The A-Team (2010) dir. Joe Carnahan
Starring: Liam Neeson, Bradley Cooper, Sharlto Copely, Quinton Jackson, Jessica Biel
By Alan Bacchus
There was much potential to create a viable new movie franchise here. The A-Team TV series, after all, had the wonderful hook: a group of soldiers of fortune, on the lam, who help out ordinary beleaguered citizens fight off their enemies – kinda like The Seven Samurai with cartoonish simplicity.
The producers started off right, casting the honest, trustworthy and commanding physical presence of Liam Neeson as Hannibal Smith, the grey-haired cigar-smoking leader who ‘loves when a plan comes together’. Bradley Cooper, the fine up-and-coming actor, who possesses a Cary Grant quality of comic timing and handsome good looks is perfect as the suave ladies man Lt.
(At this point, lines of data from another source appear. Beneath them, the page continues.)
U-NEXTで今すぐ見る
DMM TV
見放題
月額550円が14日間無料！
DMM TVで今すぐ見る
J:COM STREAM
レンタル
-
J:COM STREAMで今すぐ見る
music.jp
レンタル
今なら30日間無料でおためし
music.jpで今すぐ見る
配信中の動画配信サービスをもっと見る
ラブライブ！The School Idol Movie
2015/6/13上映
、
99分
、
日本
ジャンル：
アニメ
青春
Faceman. Sharlto Copely, who was simply awesome in District 9 is a spitting image of Dwight Schultz who played the raving lunatic helicopter pilot Murdoch. And UFC fighter Quinton ‘Rampage’ Jackson has enough of a physical presence to adequately fill the shoes of Mr. T.
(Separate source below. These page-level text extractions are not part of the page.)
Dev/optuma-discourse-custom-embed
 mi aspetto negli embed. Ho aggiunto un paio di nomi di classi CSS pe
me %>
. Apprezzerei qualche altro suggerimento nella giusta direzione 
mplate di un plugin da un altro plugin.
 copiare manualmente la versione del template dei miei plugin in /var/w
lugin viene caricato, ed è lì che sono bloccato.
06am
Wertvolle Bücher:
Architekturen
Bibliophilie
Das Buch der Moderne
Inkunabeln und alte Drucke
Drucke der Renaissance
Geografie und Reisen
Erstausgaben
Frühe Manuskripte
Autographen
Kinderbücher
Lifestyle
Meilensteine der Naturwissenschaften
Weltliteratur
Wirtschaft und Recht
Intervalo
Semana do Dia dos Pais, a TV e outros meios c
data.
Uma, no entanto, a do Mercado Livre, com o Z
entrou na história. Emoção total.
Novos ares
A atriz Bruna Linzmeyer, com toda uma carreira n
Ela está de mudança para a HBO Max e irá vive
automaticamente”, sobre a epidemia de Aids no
The Joe Carnahan/Skip Woods/Brian Bloom script is heavily problematic however. In essence this film works as an ‘origin story’, showing us exactly how these four soldiers became the heroes of vigilante justice of the TV series, with Iraq subbing in for Vietnam (ok, no problem there). The first meeting of the foursome makes up the lengthy introduction, which has Hannibal racing to rescue Face and Murdoch from their respective incarcerations. Carnahan then spends the rest of the film orchestrating an overly complicated double-crossing military plot involving the search for some counterfeit money plates from Iraq.
We only get to know 'military' characters, CIA operatives and various other spy personnel, all of whom seem slimy and untrustworthy. Other than the four A-Teamers there’s no real 'people' to cheer for, and so it feels like a subpar version of Mission Impossible. Part of the A-Team branding are the ‘plans of action’ which Hannibal dreams up to exact revenge on their enemies. Unfortunately Joe Carnahan doesn’t seem to have the chops to direct with the panache required to make Hannibal’s plans sing with giddy cartoonish enjoyment. The potential is there, but the execution is lacking.
Carnahan’s action is over-the-top in a Stephen Somers way. Each action scene is so overly imagined with characters falling from the sky or swinging from ropes in virtually every scene. And the reliance on low rent CG and a sloppy editing style means it's a mess somewhere in between Van Helsing and GI Joe: The Rise of Cobra.
The lack of a distinct bad guy is cause for more frustration. Patrick Wilson walks around with an air of supreme egotism, and we’re confused because he’s not overtly identified as the team’s main antagonist until much later. There’s also an underused Henry Czerny as a shift-eyed CIA Director, 80’s throwback Gerald McRaney (yes, Simon and Simon!) as a suspicious military general who assigns the Team to the case, and co-writer Brian Bloom as the B-team leader Pike who tries to subvert the A-Team’s movements at every turn. The result in an unnecessary melange of activity without the necessary focus and simplicity the concept demands.
It’s only by the end do we realize the A-Team movie is an origin story, and that we would need to wait for subsequent movies to really and truly have fun with the 80’s nostalgia. If these movies ever get made hopefully Carnahan won’t be at the helm.